Depuis le 26 septembre, la galerie Cécile Fakhoury de Dakar accueille Stasis, une expo dédiée aux sculptures-tableaux de Sadikou Oukpedjo. Dans ce qui est sa troisième exposition personnelle majeure, l’artiste togolais revient à nouveau sur sa vision de l’« animalité humaine ». Un thème qu’il met, cette fois-ci en corrélation avec des sujets comme la religion, le conflit intérieur et la crise morale.
Stasis : de l’art sur fond de philosophie nietzschéenne ?
Même s’il ne l’affirme pas ouvertement, les œuvres de Sadikou Oukpedjo sont fortement empreintes de philosophie. A travers ses différentes créations, l’artiste matérialise en effet une vision du monde actuel, pleine d’interrogations où se bousculent des hypothèses et des raisonnements très proches de la doctrine nietzschéenne. En effet, pour l’artiste, l’Homme est animé par le besoin irrépressible de croire en quelque chose, en une puissance supérieure qu’il ne peut saisir, afin de justifier son existence et d’en tirer l’essence. Dans cette démarche, il devient ainsi un « fabricateur de Dieux ».

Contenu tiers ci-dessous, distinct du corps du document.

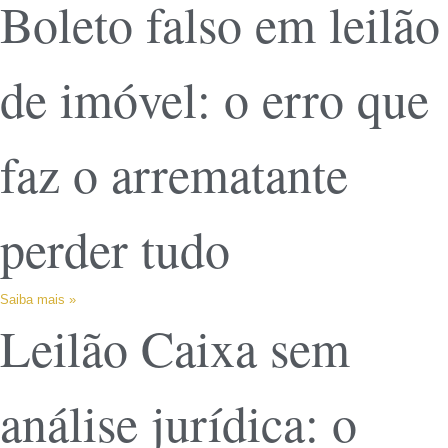
Boleto falso em leilão
de imóvel: o erro que
faz o arrematante
perder tudo
Saiba mais »
Leilão Caixa sem
análise jurídica: o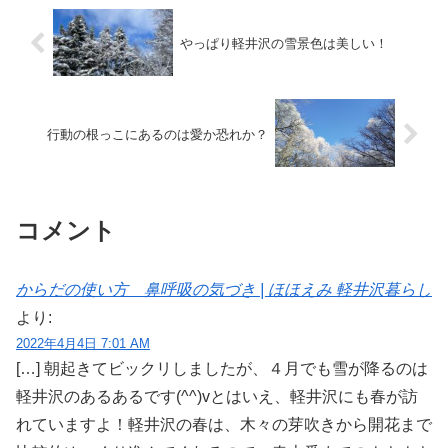
やっぱり軽井沢の雪景色は美しい！
行動の根っこにあるのは愛か恐れか？
コメント
からだの使い方 鼻呼吸の気づき | ほほえみ 軽井沢暮らし
より:
2022年4月4日 7:01 AM
[…] 朝起きてビックリしましたが、４月でも雪が降るのは
軽井沢のあるあるです(^^)vとはいえ、軽井沢にも春が訪
れていますよ！軽井沢の春は、木々の芽吹きから開花まで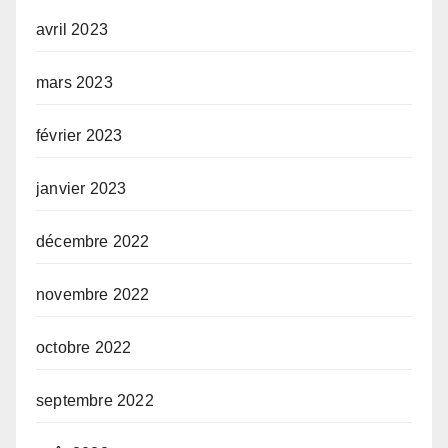
avril 2023
mars 2023
février 2023
janvier 2023
décembre 2022
novembre 2022
octobre 2022
septembre 2022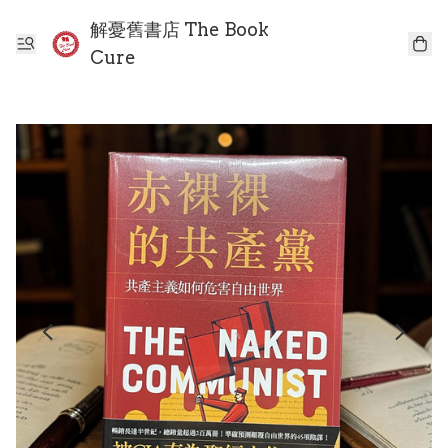
解憂舊書店 The Book
Cure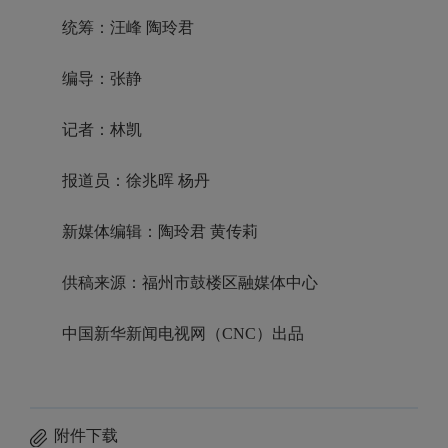
统筹：汪峰 陶玲君
编导：张静
记者：林凯
报道员：徐兆晖 杨丹
新媒体编辑：陶玲君 黄传莉
供稿来源：福州市鼓楼区融媒体中心
中国新华新闻电视网（CNC）出品
附件下载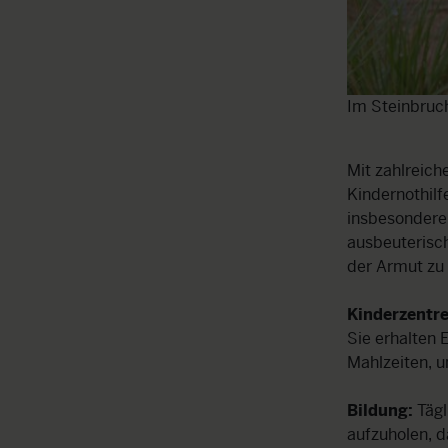
Im Steinbruch
Mit zahlreich
Kindernothilf
insbesondere
ausbeuterisc
der Armut zu
Kinderzentr
Sie erhalten 
Mahlzeiten, u
Bildung:
Tägl
aufzuholen, d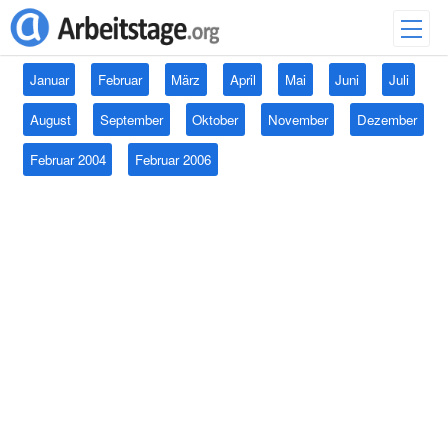
Januar
Februar
März
April
Mai
Juni
Juli
August
September
Oktober
November
Dezember
Februar 2004
Februar 2006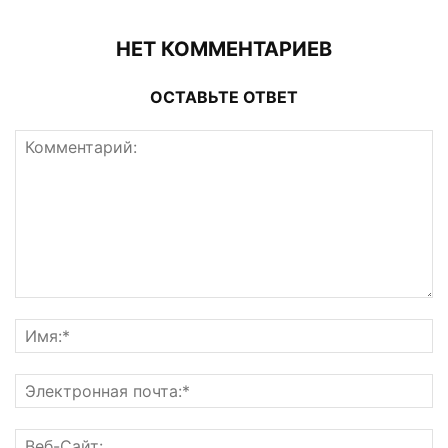
НЕТ КОММЕНТАРИЕВ
ОСТАВЬТЕ ОТВЕТ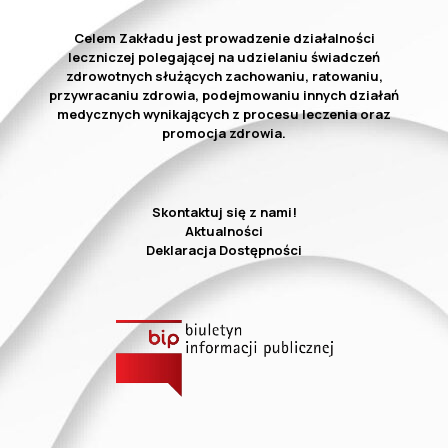
Celem Zakładu jest prowadzenie działalności
leczniczej polegającej na udzielaniu świadczeń
zdrowotnych służących zachowaniu, ratowaniu,
przywracaniu zdrowia, podejmowaniu innych działań
medycznych wynikających z procesu leczenia oraz
promocja zdrowia.
Skontaktuj się z nami!
Aktualności
Deklaracja Dostępności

Malheureusement, dans cette recherche du surnaturel et du divin, l’être humain en est venu à avoir plus d’amour pour un hypothétique au-delà qu’il n’en a pour se alter-ego. À travers l’exposition Stasis, Oukpedjo soulève donc divers questionnements existentialistes et pousse à une prise de conscience à propos des nouvelles idoles que l’homme s’est créé et qui régissent le monde contemporain : l’argent, la consommation de masse et la religion.
Pour Sadikou Oukpedjo, cette démarche aboutit à sortir des méandres de la séduction et de l’effroi pour créer de nouvelles mythologies, faisant intervenir des dieux dont le règne n’est pas basé sur la peur et l’exploitation.
Qui est Sadikou Oukpedjo ?
Né en 1975 à Ketao au Togo, Sadikou Oukpedjo a commencé à dessiner à l’âge de 4 ans. Son talent a très tôt été identifié par ses instituteurs du primaire qui lui confiaient alors la reproduction des cartes de géographie et des organes du corps humain. Cela lui a permis d’affiner très rapidement sa technique de dessin.
Au collège, il découvre la sculpture grâce à son professeur d’éducation physique et sportive qui l’invite à l’aider à travailler sur la création de statues en papier mâché. Quelques années plus tard, Sadikou Oukpedjo quitte sa ville natale pour se rendre à Lomé, la capitale. En 1998, il intègre l’atelier de Paul Ahyi, artiste plasticien togolais de renom, auprès duquel il fait ses armes et perfectionne son art. En 2010, il quitte le Togo et s’installe au Mali où il a l’occasion de côtoyer Ludovic Fadaïro, plasticien béninois alors en résidence dans le pays. Mais en 2013, à cause de la guerre qui secoue une partie du Mali, il quitte Bamako pour s’installer en Côte d’Ivoire, pays où il vit encore aujourd’hui.
Spécialisé dans la création de sculptures-tableaux aux messages forts, Oukpedjo a participé, au cours des dernières années, à plusieurs grandes expositions collectives, dont la célèbre foire 1-54 (Londres 2017 et Marrakech 2020). Ses œuvres ont également été présentées à la Biennale de Dakar en 2014 et étaient programmées aux expositions OFF de la Biennale de Dakar 2020. Sadikou Oukpedjo a par ailleurs, à son actif, deux précédentes expositions majeures, respectivement intitulées Anima et Silentium.
L’exposition Stasis est ouverte à la galerie Cécile Fakhoury jusqu’au 20 novembre 2020.